Although Governor Hochul’s long-promised review of New York’s COVID response hasn’t formally started yet, it is already exposing important information about the state’s pandemic preparedness – much of which is unflattering.
Officials said the pending contract calls for the firm to be paid up to $4.3 million, with a report due in one year.
The first revealing bit of evidence is the timing. The hiring came more than two and half years after the state learned how tragically unprepared it was for a major pandemic, and 15 months after a governor resigned rather than face impeachment in part because of how he handled the crisis.
Back in April, Hochul reportedly told her cabinet she wanted a “deep dive” on the state’s response in a matter of weeks, then waited until July to launch the search for outside help. Officials estimated they would award the contract “on or about” Sept. 20, which was six weeks ago.

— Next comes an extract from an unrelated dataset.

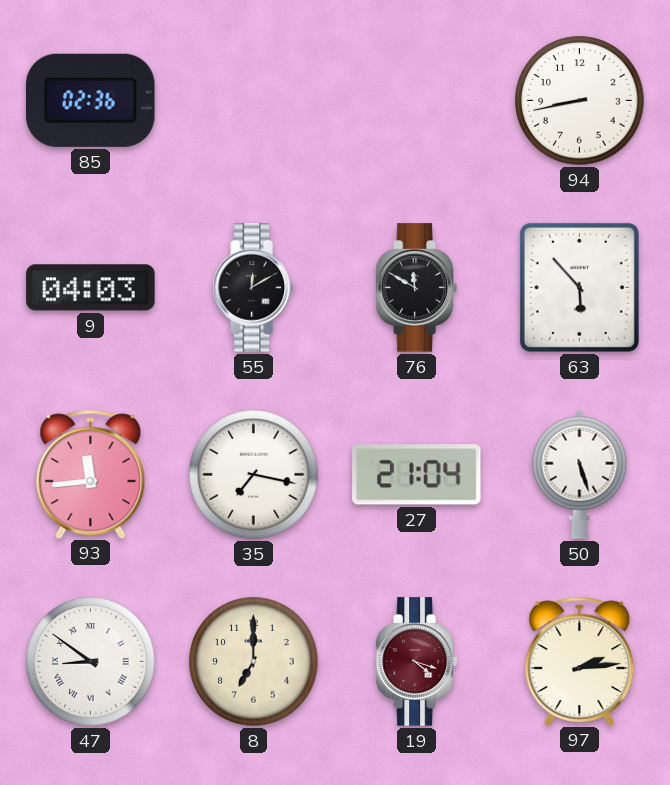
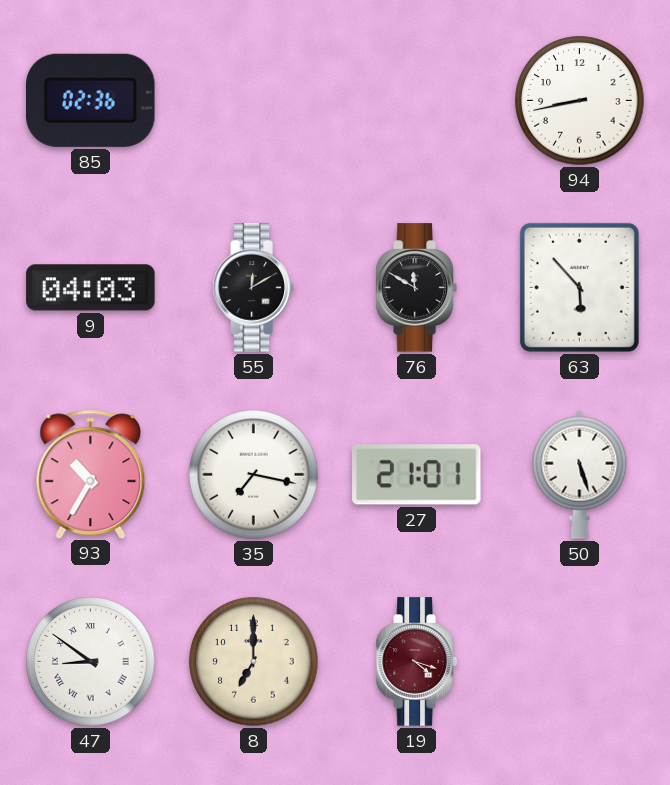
93: 11:44 -> 10:35
27: 21:04 -> 21:01
97: 2:14 -> none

Given that COVID killed more than 75,000 New Yorkers – and the next virus could arrive at any time – the state’s leaders might have been expected to show more urgency in studying how to improve their operations.
Next, the $4.3 million price tag seems modest under the circumstances.
That’s less than what former Governor Andrew Cuomo was paid to write his book about the crisis. That’s less than what the Public Service Commission has committed for a “broadband mapping study.” It’s $2.3 million less than what the Assembly paid the law firm that advised its impeachment inquiry.
Given that New York is expecting to receive $30 billion in federal pandemic relief, it could afford to allocate more than 0.015 percent of that amount to understand what went wrong and be better prepared for the next outbreak.
Further revealing details can be found in the state’s answers to questions posed by firms that were thinking of bidding for the study contract.
Firms were curious about how much access they would be given to relevant information such as data, documents and interviews with current and former officials – which is an important consideration given the Cuomo administration’s months-long attempt to hide the true COVID death toll in nursing homes.
The state’s response gave no guarantees:
“The State will work with the vendor to access state data as expeditiously as possible. … Please note, this review does not and will not have the power to compel participation or document production.” (Emphasis added.)
In other words, the Olson Group will not have subpoena power to obtain documents or testimony from the former governor, his top aides or any other uncooperative witnesses – which could be a significant obstacle to getting at the truth.
Would-be bidders also asked whether the state had conducted any other “after-action reviews,” which are considered a standard part of good emergency management.
“We are not aware of any comprehensive [after-action reviews] developed by State Agencies during the previous 2 years on COVID-19 response,” the state replied. “Interim agency reviews, if conducted, can be made available.”
That fact by itself points to a glaring problem: A public health system that doesn’t systematically and routinely learn from its mistakes is doomed to repeat them.
So far, the Hochul administration’s efforts on this front are sending troubling signals. Fully analyzing New York’s response to a catastrophe as big as COVID-19 should be a major, urgent priority for state government – not something to be grudgingly addressed years later by a consultant on a skimpy budget.